With the pictures set aside, write out all of the data exactly as it stands.

+++ Data for this task

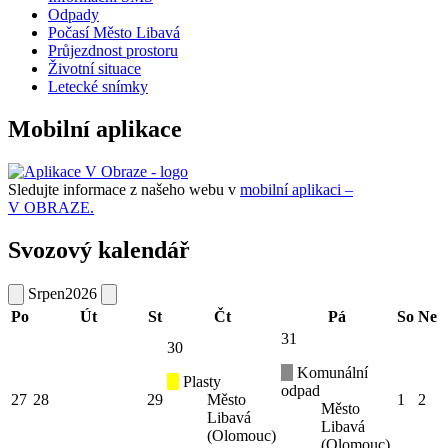
Odpady
Počasí Město Libavá
Průjezdnost prostoru
Životní situace
Letecké snímky
Mobilní aplikace
Sledujte informace z našeho webu v
mobilní aplikaci –
V OBRAZE.
Svozový kalendář
Srpen
2026
Po
Út
St
Čt
Pá
So
Ne
31
30
Komunální
Plasty
odpad
27
28
29
Město
1
2
Město
Libavá
Libavá
(Olomouc)
(Olomouc)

++++++

*Solved problem*:
Odpady
Počasí Město Libavá
Průjezdnost prostoru
Životní situace
Letecké snímky
Mobilní aplikace
Sledujte informace z našeho webu v
mobilní aplikaci –
V OBRAZE.
Svozový kalendář
Srpen
2026
Po
Út
St
Čt
Pá
So
Ne
31
30
Komunální
Plasty
odpad
27
28
29
Město
1
2
Město
Libavá
Libavá
(Olomouc)
(Olomouc)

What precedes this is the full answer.